Dezocine is an analgesic agent with opioid agonist and antagonist activity. After parenteral administration of therapeutic doses it is approximately equipotent with morphine, and has proved at least as effective an analgesic as morphine, pethidine (meperidine) and butorphanol in moderate to severe postoperative pain. However, preliminary pharmacodynamic data indicate that the ceiling of analgesic activity of dezocine occurs at a higher level of analgesia than that of reference agonist/antagonist agents. Also, the drug exhibited a morphine-like degree of anaesthetic-sparing activity in animals.

Although long term data are very limited, single doses of dezocine are well tolerated, with mild and transient sedation and gastrointestinal upset the principal adverse effects. As with some other agonist/antagonist analgesics, a ‘ceiling’ effect to dezocine-induced respiratory depression occurs with increasing dosage, beyond which further depression has not been observed. In single analgesic doses, however, dezocine is a slightly more potent respiratory depressant than morphine. Clinically important haemodynamic changes have not been observed with usual analgesic doses of dezocine.
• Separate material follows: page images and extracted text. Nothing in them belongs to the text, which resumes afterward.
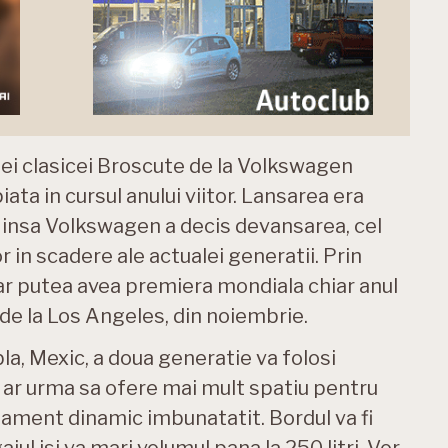
i clasicei Broscute de la Volkswagen
ata in cursul anului viitor. Lansarea era
, insa Volkswagen a decis devansarea, cel
r in scadere ale actualei generatii. Prin
r putea avea premiera mondiala chiar anul
 de la Los Angeles, din noiembrie.
la, Mexic, a doua generatie va folosi
i ar urma sa ofere mai mult spatiu pentru
tament dinamic imbunatatit. Bordul va fi
ul isi va mari volumul pana la 250 litri. Vor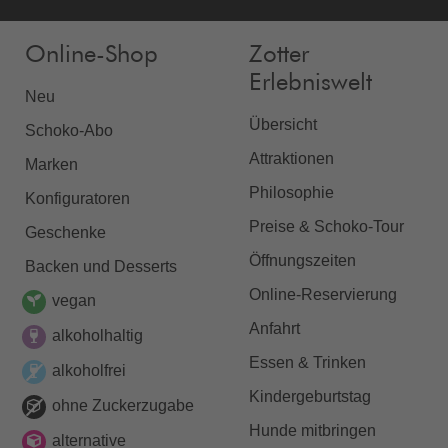
Online-Shop
Zotter
Erlebniswelt
Neu
Übersicht
Schoko-Abo
Attraktionen
Marken
Philosophie
Konfiguratoren
Preise & Schoko-Tour
Geschenke
Öffnungszeiten
Backen und Desserts
Online-Reservierung
vegan
Anfahrt
alkoholhaltig
Essen & Trinken
alkoholfrei
Kindergeburtstag
ohne Zuckerzugabe
Hunde mitbringen
alternative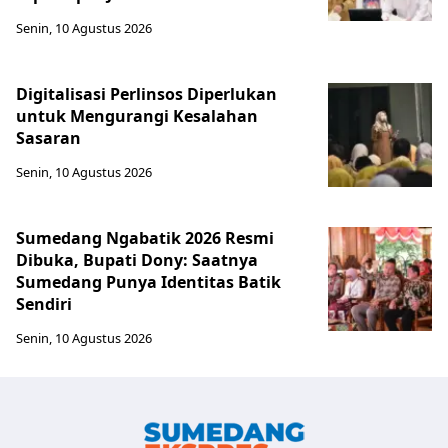
Senin, 10 Agustus 2026
Digitalisasi Perlinsos Diperlukan
untuk Mengurangi Kesalahan
Sasaran
Senin, 10 Agustus 2026
Sumedang Ngabatik 2026 Resmi
Dibuka, Bupati Dony: Saatnya
Sumedang Punya Identitas Batik
Sendiri
Senin, 10 Agustus 2026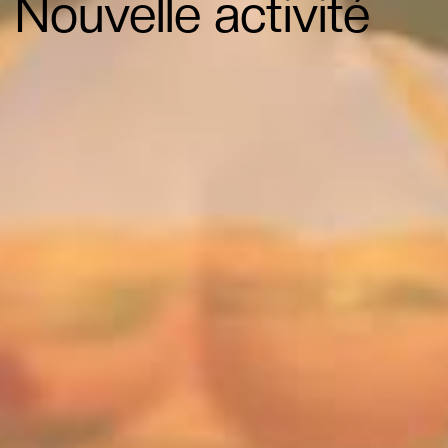
Nouvelle activité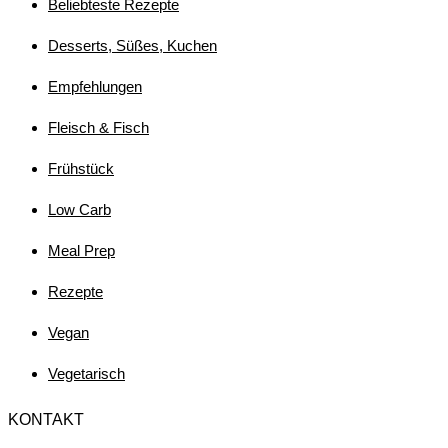
Beliebteste Rezepte
Desserts, Süßes, Kuchen
Empfehlungen
Fleisch & Fisch
Frühstück
Low Carb
Meal Prep
Rezepte
Vegan
Vegetarisch
KONTAKT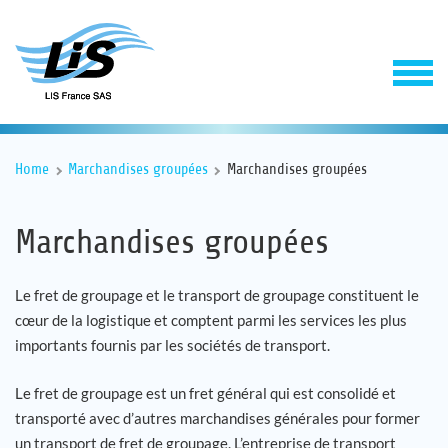
Home
Marchandises groupées
Marchandises groupées
Marchandises groupées
Le fret de groupage et le transport de groupage constituent le
cœur de la logistique et comptent parmi les services les plus
Solutions
importants fournis par les sociétés de transport.
Service
Le fret de groupage est un fret général qui est consolidé et
transporté avec d’autres marchandises générales pour former
Entreprise
un transport de fret de groupage. L’entreprise de transport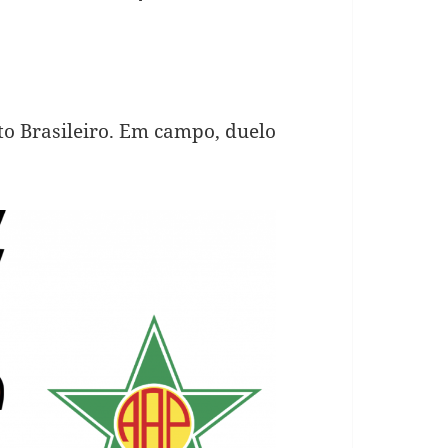
o Brasileiro. Em campo, duelo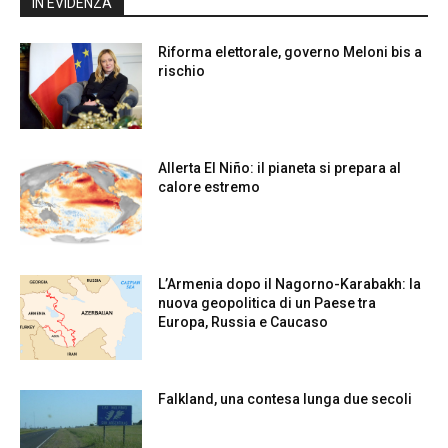
IN EVIDENZA
Riforma elettorale, governo Meloni bis a
rischio
Allerta El Niño: il pianeta si prepara al
calore estremo
L’Armenia dopo il Nagorno-Karabakh: la
nuova geopolitica di un Paese tra
Europa, Russia e Caucaso
Falkland, una contesa lunga due secoli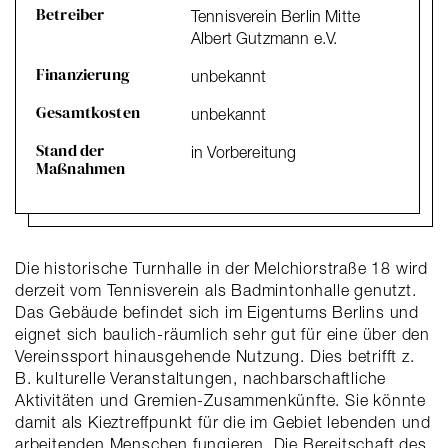
Betreiber
Tennisverein Berlin Mitte
Albert Gutzmann e.V.
Finanzierung
unbekannt
Gesamtkosten
unbekannt
Stand der
in Vorbereitung
Maßnahmen
Die historische Turnhalle in der Melchiorstraße 18 wird
derzeit vom Tennisverein als Badmintonhalle genutzt.
Das Gebäude befindet sich im Eigentums Berlins und
eignet sich baulich-räumlich sehr gut für eine über den
Vereinssport hinausgehende Nutzung. Dies betrifft z.
B. kulturelle Veranstaltungen, nachbarschaftliche
Aktivitäten und Gremien-Zusammenkünfte. Sie könnte
damit als Kieztreffpunkt für die im Gebiet lebenden und
arbeitenden Menschen fungieren. Die Bereitschaft des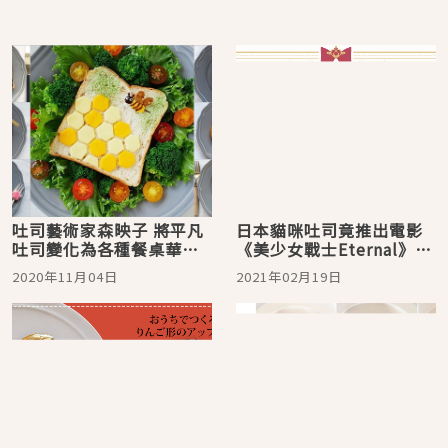
吐司藝術家森映子 將平凡
日本貓咪吐司竟推出電影
吐司變化為各種餐桌華麗
《美少女戰士Eternal》版
美食
「露娜吐司」！另外台灣
2020年11月04日
2021年02月19日
貓咪吐司也已開放單片裝
限定口味宅配囉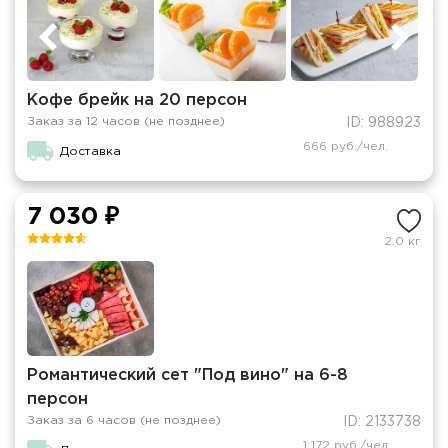
Кофе брейк на 20 персон
Заказ за 12 часов (не позднее)
ID: 988923
666 руб./чел.
Доставка
7 030 ₽
2.0 кг
Романтический сет "Под вино" на 6-8
персон
Заказ за 6 часов (не позднее)
ID: 2133738
1 172 руб./чел.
As an agonist/antagonist opioid, the dependence liability of dezocine would be expected to be lower than that of pure agonist opioids, but extended clinical use is required before more definitive conclusions can be drawn in this regard. Unlike older drugs of its type, dezocine produced opiate-like subjective effects and was identified as morphine-like by drug abusers.
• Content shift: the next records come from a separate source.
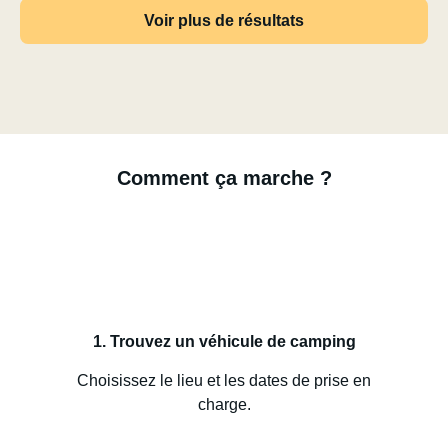
Voir plus de résultats
Comment ça marche ?
1. Trouvez un véhicule de camping
Choisissez le lieu et les dates de prise en
charge.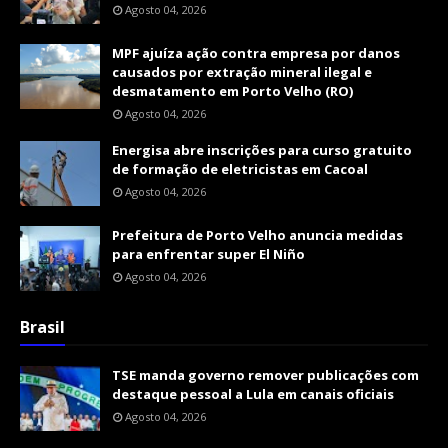
Agosto 04, 2026
MPF ajuíza ação contra empresa por danos
causados por extração mineral ilegal e
desmatamento em Porto Velho (RO)
Agosto 04, 2026
Energisa abre inscrições para curso gratuito
de formação de eletricistas em Cacoal
Agosto 04, 2026
Prefeitura de Porto Velho anuncia medidas
para enfrentar super El Niño
Agosto 04, 2026
Brasil
TSE manda governo remover publicações com
destaque pessoal a Lula em canais oficiais
Agosto 04, 2026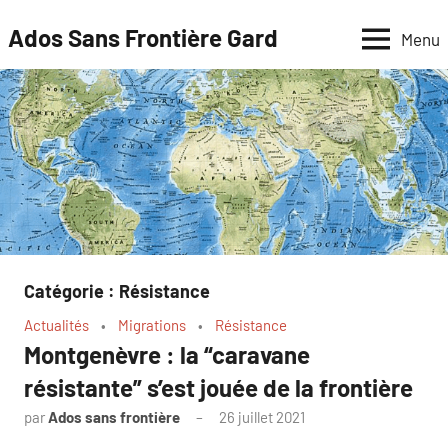
Aller
Ados Sans Frontière Gard
Menu
au
contenu
Catégorie :
Résistance
Actualités
Migrations
Résistance
Montgenèvre : la “caravane
résistante” s’est jouée de la frontière
par
Ados sans frontière
26 juillet 2021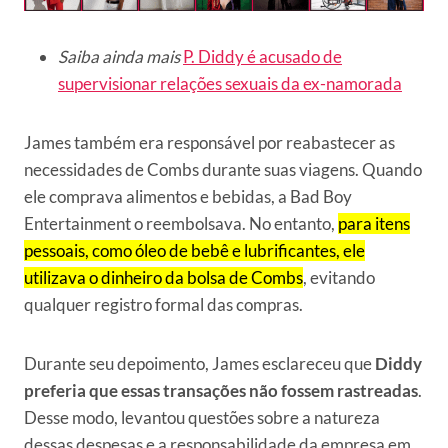
Saiba ainda mais
P. Diddy é acusado de
supervisionar relações sexuais da ex-namorada
James também era responsável por reabastecer as
necessidades de Combs durante suas viagens. Quando
ele comprava alimentos e bebidas, a Bad Boy
Entertainment o reembolsava. No entanto,
para itens
pessoais, como óleo de bebê e lubrificantes, ele
utilizava o dinheiro da bolsa de Combs
, evitando
qualquer registro formal das compras.
Durante seu depoimento, James esclareceu que
Diddy
preferia que essas transações não fossem rastreadas
.
Desse modo, levantou questões sobre a natureza
dessas despesas e a responsabilidade da empresa em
Thus, provided the promising conclusions of currently available clinical studies are confirmed with its wider use, dezocine should be a useful additional agent for the treatment of moderate to severe postoperative pain.

Pharmacodynamic Properties

The opioid agonist activity of dezocine has been demonstrated in tests of analgesia in rodents and monkeys, in which the drug proved substantially more potent than standard centrally acting analgesics such as morphine, codeine and pentazocine. In animal behavioural tests, dezocine acted as a positive reinforcer, and shared discriminative stimulus properties with morphine and etorphine, but not ethylketazocine. As with several other drugs of this class, dezocine proved relatively resistant to reversal by classic opioid antagonists in animal models. However, its effects are fully reversible with naloxone in humans. Successive intravenous doses of dezocine 0.15 mg/kg in healthy volunteers produced a ceiling or plateau in the analgesic effect at 0.30 mg/kg, with further doses failing to increase the level of analgesia. In clinical studies of postoperative pain, dezocine provided dose-dependent analgesia with parenteral doses of 5 to 20mg. Dezocine is estimated to be 5 to 9 times more potent than pethidine (meperidine), of similar potency to morphine (although there are minor differences in the time course of analgesia with the 2 agents), and one-fifth as potent as butorphanol. The anaesthetic-sparing effect of dezocine in animals is much greater than that of older agonist-antagonist opioids such as butorphanol and nalbuphine, and approaches that of morphine and fentanyl.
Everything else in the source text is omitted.